“Asserting that NZ is ‘too’ economically reliant on China implies it is possible to define somehow the ‘correct’ size of the trading relationship,” said the report for the council, a body with representatives from some of NZ’s largest exporters, which promotes trade and investment ties between the two countries.
“There is no obvious right or wrong answer to the question of how much NZ should export to or import from China, or any other market for that matter, either at the aggregate level of product level – just as there is no right or wrong answer to how much risk we should bear,” it said.
It is ultimately up to the thousands of private companies trading with China to determine what level of risk they are willing to bear, relative to the rewards clearly available in that market.

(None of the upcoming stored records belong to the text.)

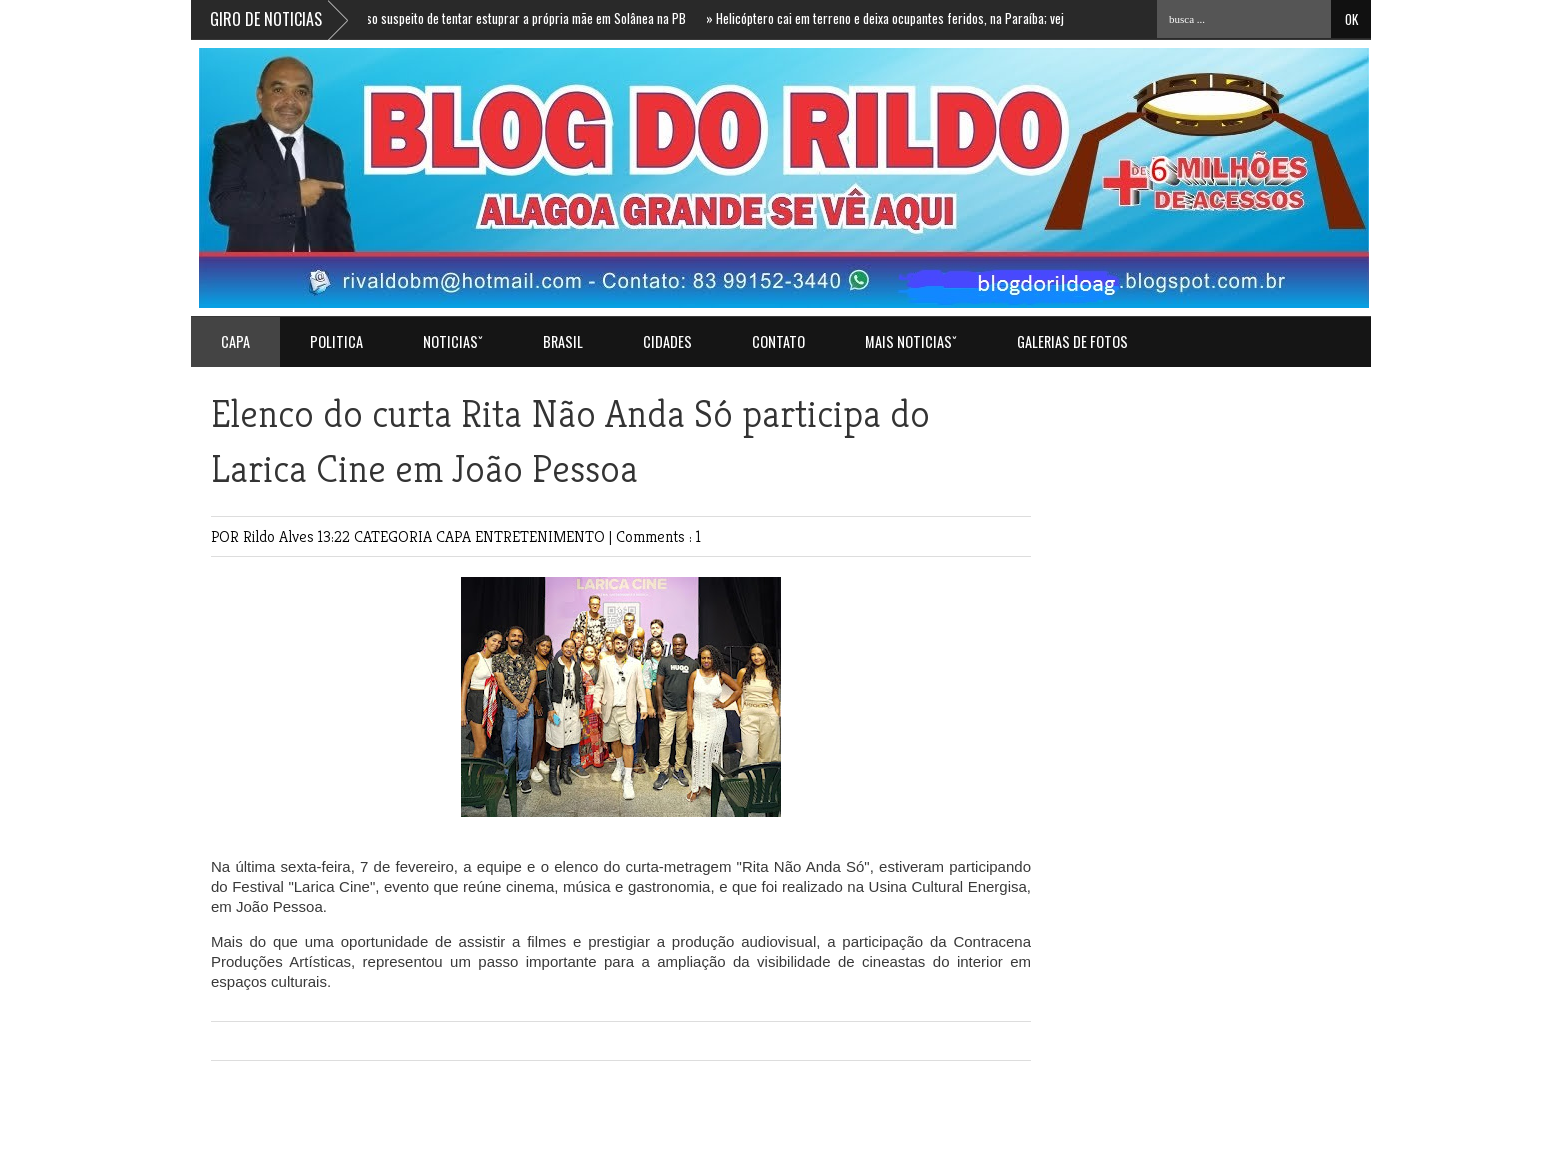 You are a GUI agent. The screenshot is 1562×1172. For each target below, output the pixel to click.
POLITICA (336, 341)
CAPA (455, 536)
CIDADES (667, 341)
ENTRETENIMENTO (542, 536)
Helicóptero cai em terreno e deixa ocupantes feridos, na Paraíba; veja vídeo (906, 18)
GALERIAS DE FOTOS (1072, 341)
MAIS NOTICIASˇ (911, 341)
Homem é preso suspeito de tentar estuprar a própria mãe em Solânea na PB (492, 18)
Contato (778, 341)
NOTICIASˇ (453, 341)
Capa (235, 341)
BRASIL (563, 341)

“Countries don’t trade with each other. Businesses and individuals trade with each other, and these businesses are best placed to determine risk and reward,” the report said.

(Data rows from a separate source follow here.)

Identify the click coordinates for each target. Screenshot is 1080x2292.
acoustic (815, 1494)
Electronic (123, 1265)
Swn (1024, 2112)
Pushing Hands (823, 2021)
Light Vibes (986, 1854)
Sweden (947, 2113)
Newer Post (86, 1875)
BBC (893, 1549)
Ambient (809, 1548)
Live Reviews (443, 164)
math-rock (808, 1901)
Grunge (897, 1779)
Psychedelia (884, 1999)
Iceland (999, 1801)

“It seems unlikely that Kiwi firms exporting products such as rock lobster or using Chinese intermediate inputs are not aware of the risks of focusing solely on one market.”
The report also pointed out that NZ’s reliance on China is far lower than NZ’s reliance on Britain for the century before the advent of the European common market in the mid-1970s.

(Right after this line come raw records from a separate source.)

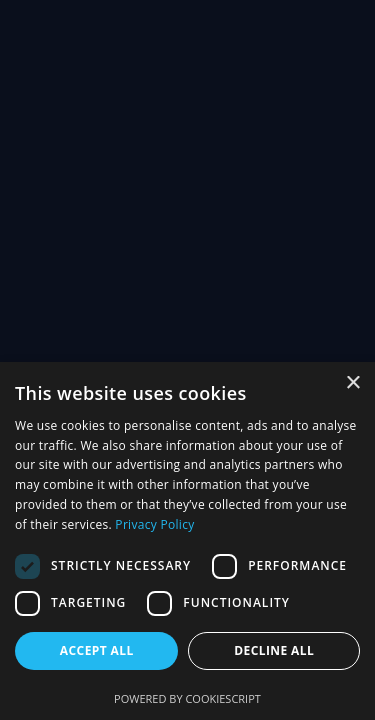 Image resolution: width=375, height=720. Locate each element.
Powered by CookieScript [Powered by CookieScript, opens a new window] (187, 698)
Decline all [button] (274, 650)
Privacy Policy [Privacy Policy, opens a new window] (154, 524)
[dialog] (187, 541)
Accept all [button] (97, 650)
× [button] (352, 383) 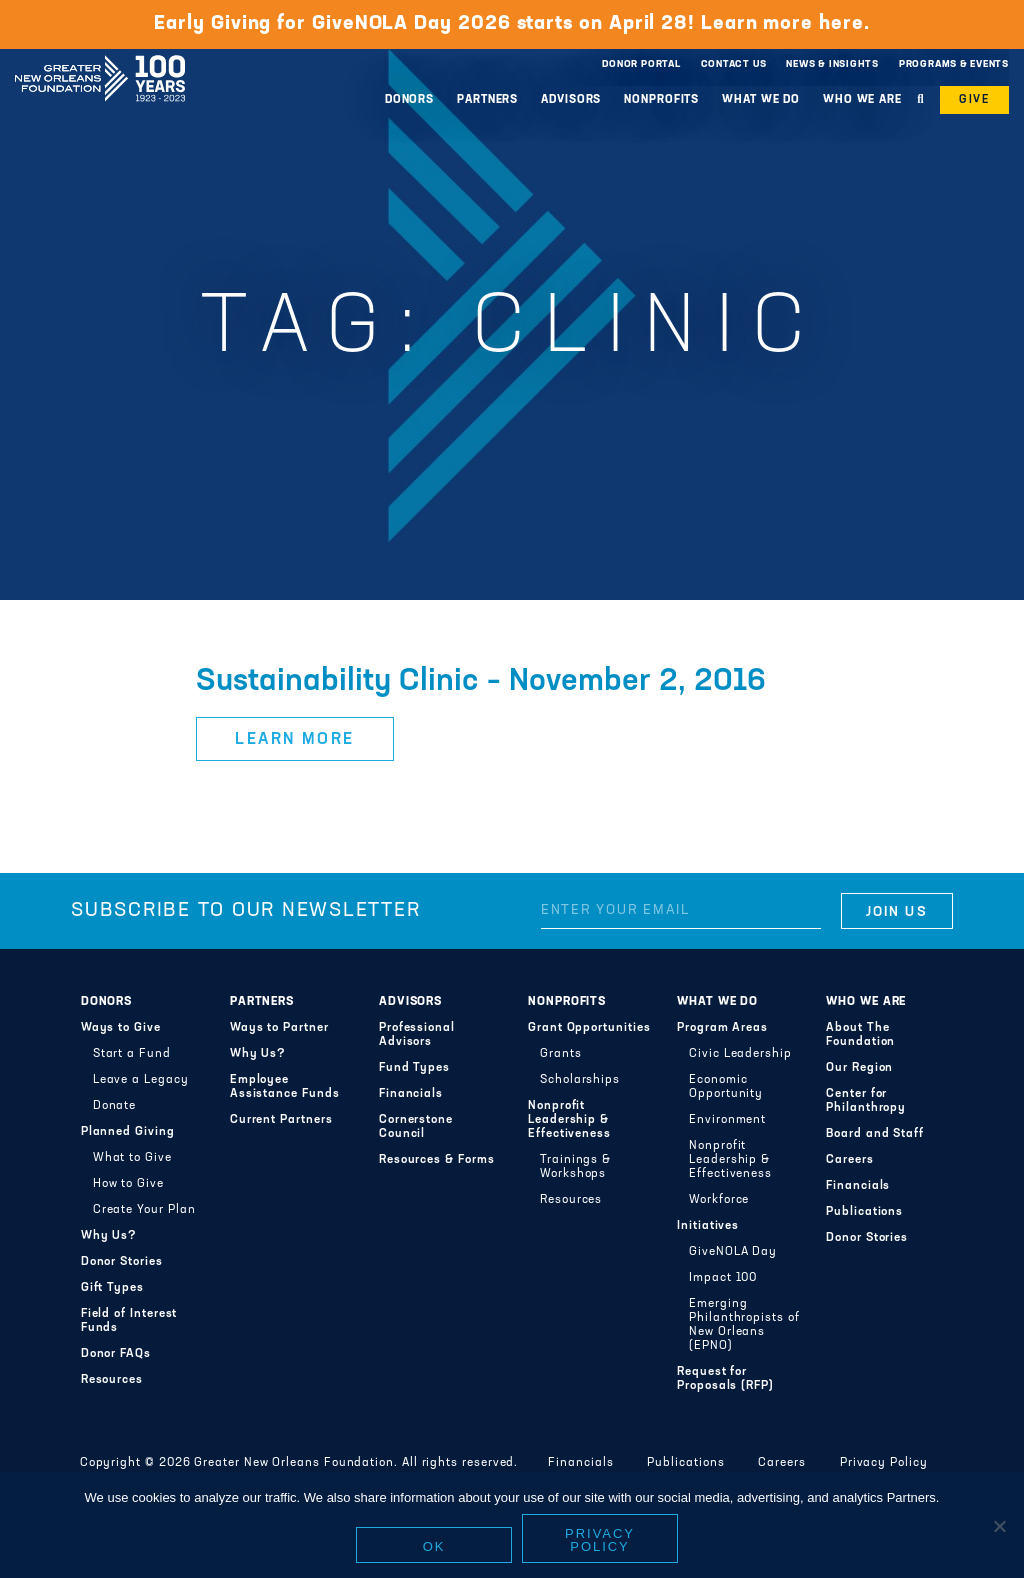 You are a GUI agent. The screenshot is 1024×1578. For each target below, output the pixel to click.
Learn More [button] (295, 740)
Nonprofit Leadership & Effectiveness (569, 1120)
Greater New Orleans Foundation (100, 59)
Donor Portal (641, 64)
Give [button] (974, 100)
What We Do (761, 100)
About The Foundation (860, 1035)
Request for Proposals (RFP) (725, 1379)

Growing concerns about political tensions between NZ’s liberal democratic values and the increasingly authoritarian Chinese regime under President Xi Jinping have seen local politicians talk increasingly about the need to diversify export markets, in part to reduce reliance on China, which has a demonstrable record of punishing its critics through trade and other restrictions, such as redirecting flows of outbound Chinese tourists and international students to other, less critical countries.
NZ angered China with last week’s decision to revoke its extradition treaty with Hong Kong, reflecting a belief that Hong Kong no longer has an independent judicial system following the imposition of new national security laws imposed from Beijing.
However, the Sense Partners analysis points out that firms could choose to trade with more countries but that there would be costs, risks, and access issues associated with such diversification that may not outweigh the demonstrable political risks that come with trading with China.
The NZ government’s policy of pursuing as many high quality free trade agreements as possible was consistent with enabling exporters to trade as profitably as possible wherever opportunities exist.
“Those espousing a reduction in reliance on China rarely outline who we should sell to instead, what the impacts might be on our export receipts, whether there are comparable risks, and how big those risks are,” the report said.
“Trading less with China may just see concentration risk replaced with other market-specific risks.”
The reality is that all markets come with risks, including geopolitical, and that exporters will “prosper in China’s good times and suffer in bad times.”
If all markets delivered the same returns, then exporters will naturally trade in more of them, but access to major alternative markets such as the European Union, the United States and India are all subject to substantial trade barriers, which successive NZ governments had been attempting to reduce.